Material provided:
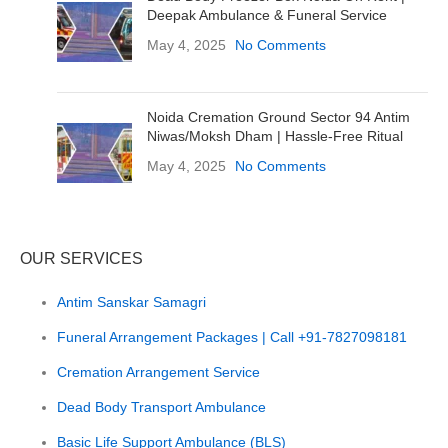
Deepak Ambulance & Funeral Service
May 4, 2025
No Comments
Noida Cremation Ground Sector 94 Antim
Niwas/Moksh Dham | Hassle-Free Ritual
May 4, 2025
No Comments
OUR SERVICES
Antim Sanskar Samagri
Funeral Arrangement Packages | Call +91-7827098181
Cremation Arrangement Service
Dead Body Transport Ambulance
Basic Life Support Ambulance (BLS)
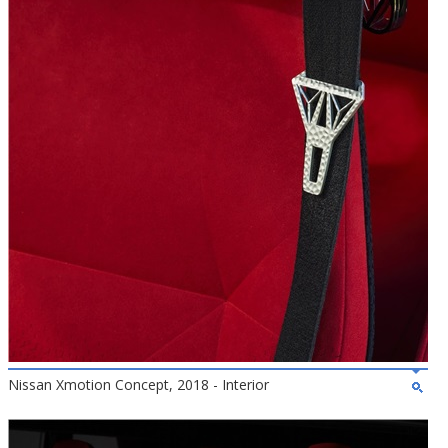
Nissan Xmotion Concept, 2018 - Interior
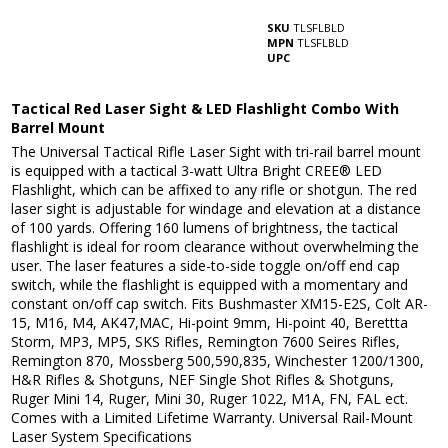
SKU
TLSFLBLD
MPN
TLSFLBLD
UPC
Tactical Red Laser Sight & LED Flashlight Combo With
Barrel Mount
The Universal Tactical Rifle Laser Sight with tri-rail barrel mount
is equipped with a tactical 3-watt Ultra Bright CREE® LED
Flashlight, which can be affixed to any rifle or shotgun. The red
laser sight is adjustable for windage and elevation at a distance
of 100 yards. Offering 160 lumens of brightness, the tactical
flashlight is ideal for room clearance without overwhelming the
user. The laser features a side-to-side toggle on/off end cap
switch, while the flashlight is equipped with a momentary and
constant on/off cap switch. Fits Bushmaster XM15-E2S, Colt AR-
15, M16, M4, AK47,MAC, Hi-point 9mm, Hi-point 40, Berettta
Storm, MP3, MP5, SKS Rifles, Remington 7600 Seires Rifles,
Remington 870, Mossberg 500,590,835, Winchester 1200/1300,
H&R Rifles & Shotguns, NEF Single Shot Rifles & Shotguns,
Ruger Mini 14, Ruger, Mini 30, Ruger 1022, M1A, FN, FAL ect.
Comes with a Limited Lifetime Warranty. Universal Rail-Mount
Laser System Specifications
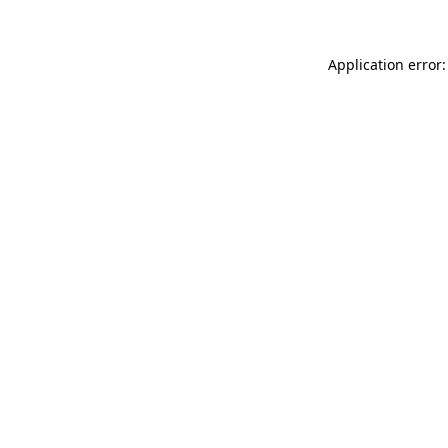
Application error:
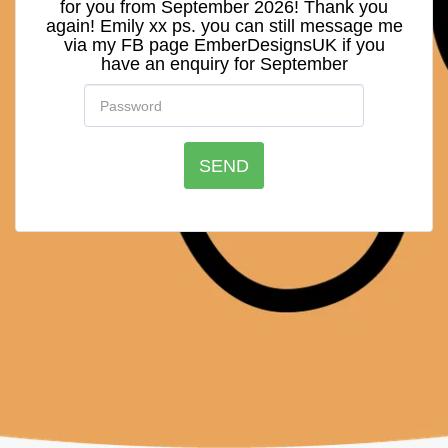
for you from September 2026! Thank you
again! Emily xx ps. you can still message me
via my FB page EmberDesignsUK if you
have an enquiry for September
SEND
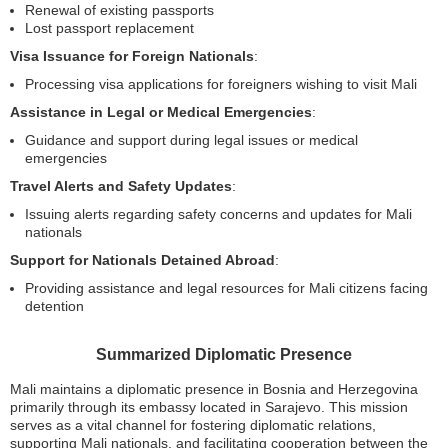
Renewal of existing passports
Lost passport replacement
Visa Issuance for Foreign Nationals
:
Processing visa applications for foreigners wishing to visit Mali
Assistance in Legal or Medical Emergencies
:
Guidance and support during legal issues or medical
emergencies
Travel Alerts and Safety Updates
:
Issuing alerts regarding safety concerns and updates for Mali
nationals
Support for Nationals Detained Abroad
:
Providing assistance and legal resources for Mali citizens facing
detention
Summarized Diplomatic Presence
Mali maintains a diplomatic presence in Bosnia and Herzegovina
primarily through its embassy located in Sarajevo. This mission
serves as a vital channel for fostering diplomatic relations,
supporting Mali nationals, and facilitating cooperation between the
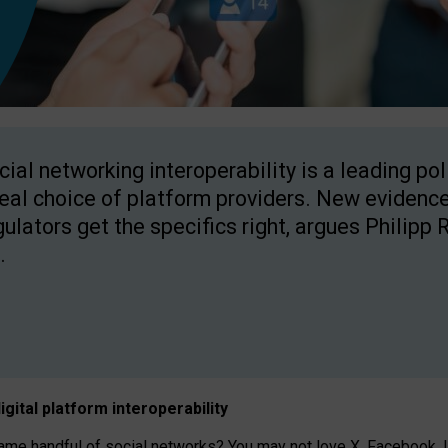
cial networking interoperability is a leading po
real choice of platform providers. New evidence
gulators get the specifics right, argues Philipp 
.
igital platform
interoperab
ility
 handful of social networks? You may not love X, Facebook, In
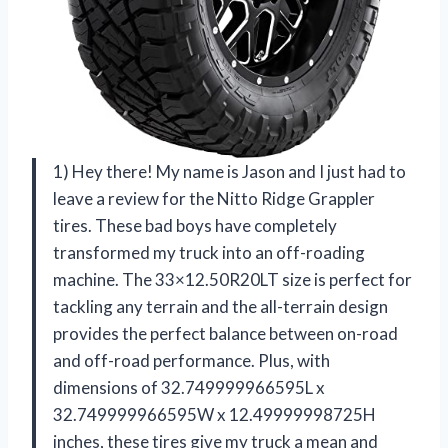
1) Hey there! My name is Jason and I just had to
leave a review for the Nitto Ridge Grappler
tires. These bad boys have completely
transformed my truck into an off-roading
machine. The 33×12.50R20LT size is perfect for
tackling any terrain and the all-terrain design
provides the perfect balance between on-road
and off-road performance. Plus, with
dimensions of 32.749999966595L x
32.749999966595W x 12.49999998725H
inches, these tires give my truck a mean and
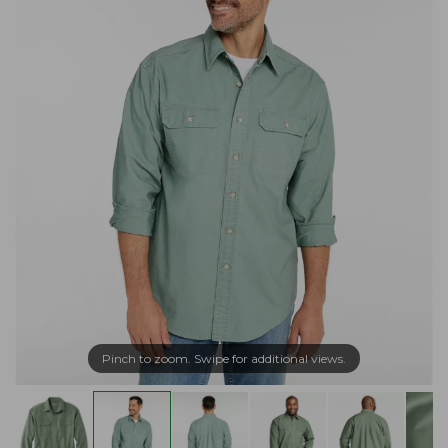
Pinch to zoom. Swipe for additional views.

What the task asks: From the data, list each line in which the string "perfect" appears.

Answer box:
machine. The 33×12.50R20LT size is perfect for
provides the perfect balance between on-road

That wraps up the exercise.